[WHAT THIS TASK INVOLVES]
In the following listing, find the lines containing "winery" and report them.

[SUPPLIED INFORMATION]
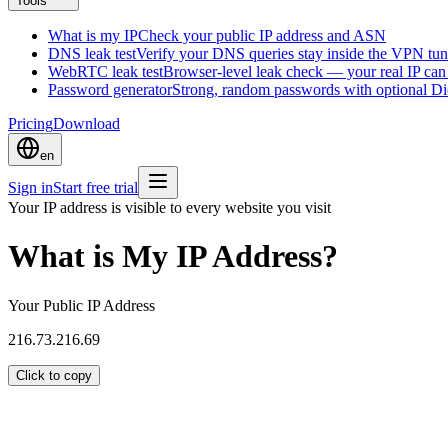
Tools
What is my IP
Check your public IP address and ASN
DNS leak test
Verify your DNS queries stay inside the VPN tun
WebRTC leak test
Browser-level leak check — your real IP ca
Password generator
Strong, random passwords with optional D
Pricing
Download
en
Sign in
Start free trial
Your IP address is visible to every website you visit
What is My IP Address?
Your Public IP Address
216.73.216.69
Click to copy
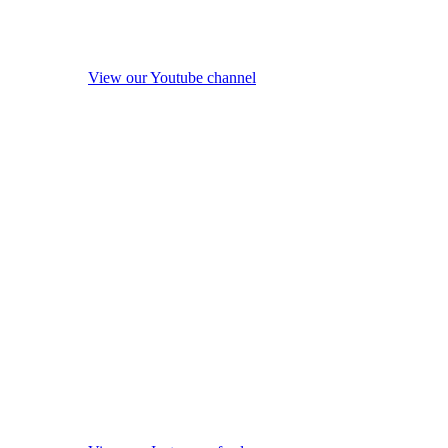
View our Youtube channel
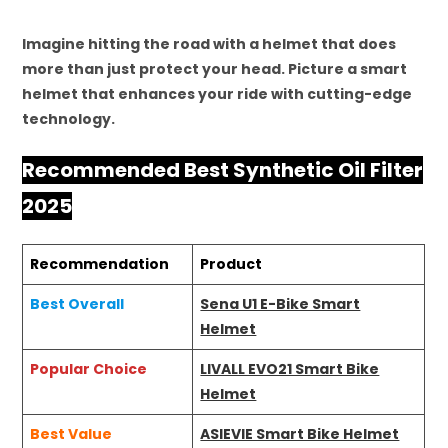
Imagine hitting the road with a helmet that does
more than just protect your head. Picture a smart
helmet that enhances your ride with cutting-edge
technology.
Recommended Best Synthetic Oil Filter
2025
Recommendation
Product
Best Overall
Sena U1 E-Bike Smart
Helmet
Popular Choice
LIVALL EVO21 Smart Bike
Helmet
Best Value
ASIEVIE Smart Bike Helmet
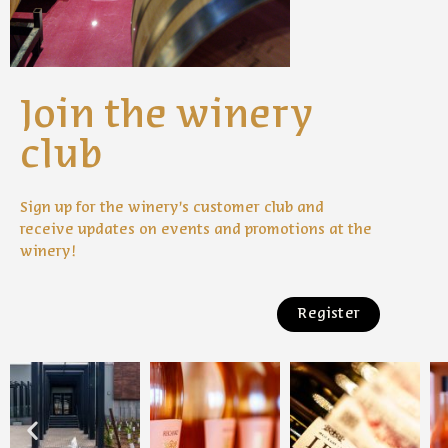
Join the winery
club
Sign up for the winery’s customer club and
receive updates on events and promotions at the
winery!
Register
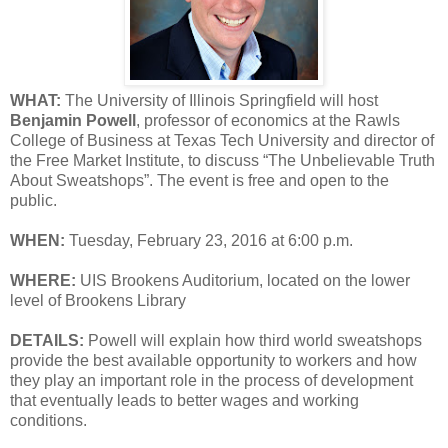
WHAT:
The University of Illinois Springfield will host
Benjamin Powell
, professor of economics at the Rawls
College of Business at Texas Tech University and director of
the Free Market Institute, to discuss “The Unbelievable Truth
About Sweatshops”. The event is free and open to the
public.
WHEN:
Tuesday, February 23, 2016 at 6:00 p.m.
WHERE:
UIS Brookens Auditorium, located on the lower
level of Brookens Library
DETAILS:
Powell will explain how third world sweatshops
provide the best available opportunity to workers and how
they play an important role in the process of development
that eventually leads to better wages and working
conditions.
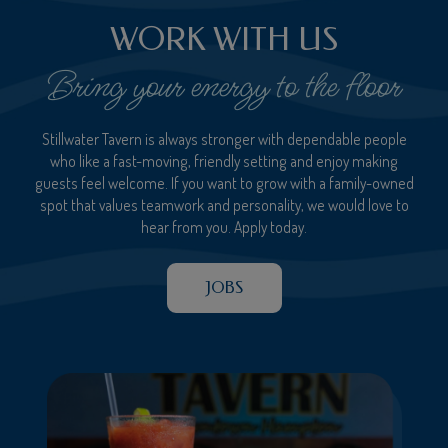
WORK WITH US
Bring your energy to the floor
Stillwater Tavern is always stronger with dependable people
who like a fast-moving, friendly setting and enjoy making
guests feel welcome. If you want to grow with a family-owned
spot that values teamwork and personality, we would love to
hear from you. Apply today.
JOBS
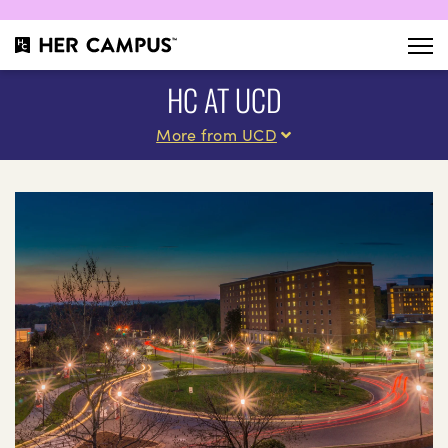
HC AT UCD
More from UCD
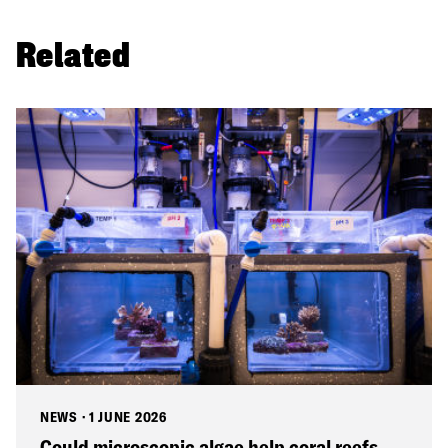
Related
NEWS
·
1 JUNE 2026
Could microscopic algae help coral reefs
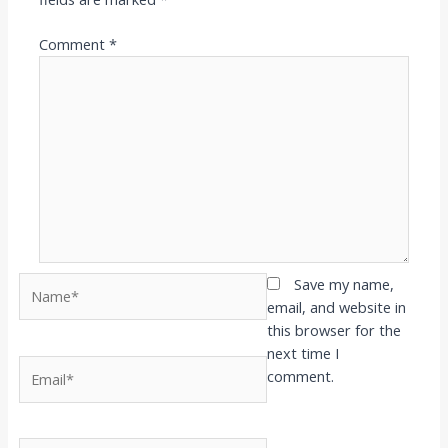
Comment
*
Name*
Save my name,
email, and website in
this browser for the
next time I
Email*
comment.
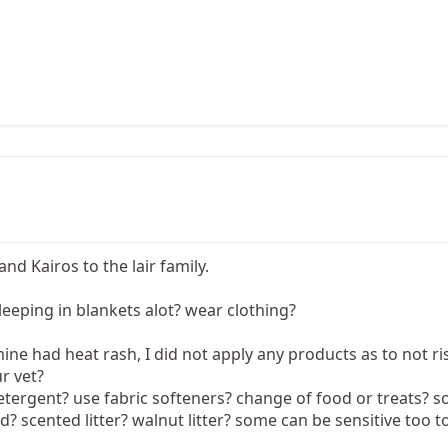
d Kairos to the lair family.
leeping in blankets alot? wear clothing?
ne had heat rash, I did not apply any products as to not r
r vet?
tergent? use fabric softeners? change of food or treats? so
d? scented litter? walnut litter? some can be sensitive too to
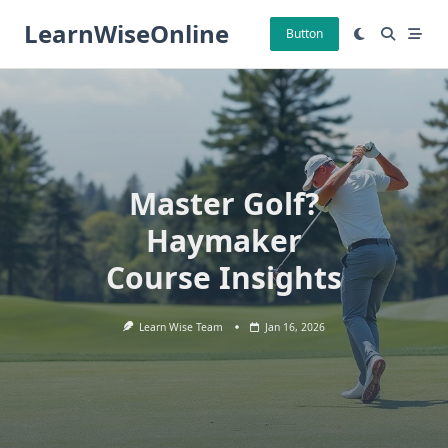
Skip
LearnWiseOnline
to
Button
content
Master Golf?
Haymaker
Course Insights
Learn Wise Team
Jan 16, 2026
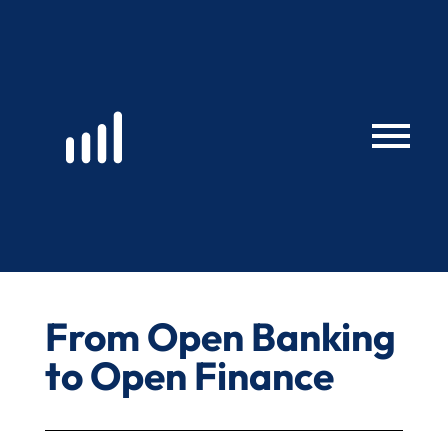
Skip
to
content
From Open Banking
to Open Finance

[ANSWER]
Join the winery
Sign up for the winery’s customer club and
winery!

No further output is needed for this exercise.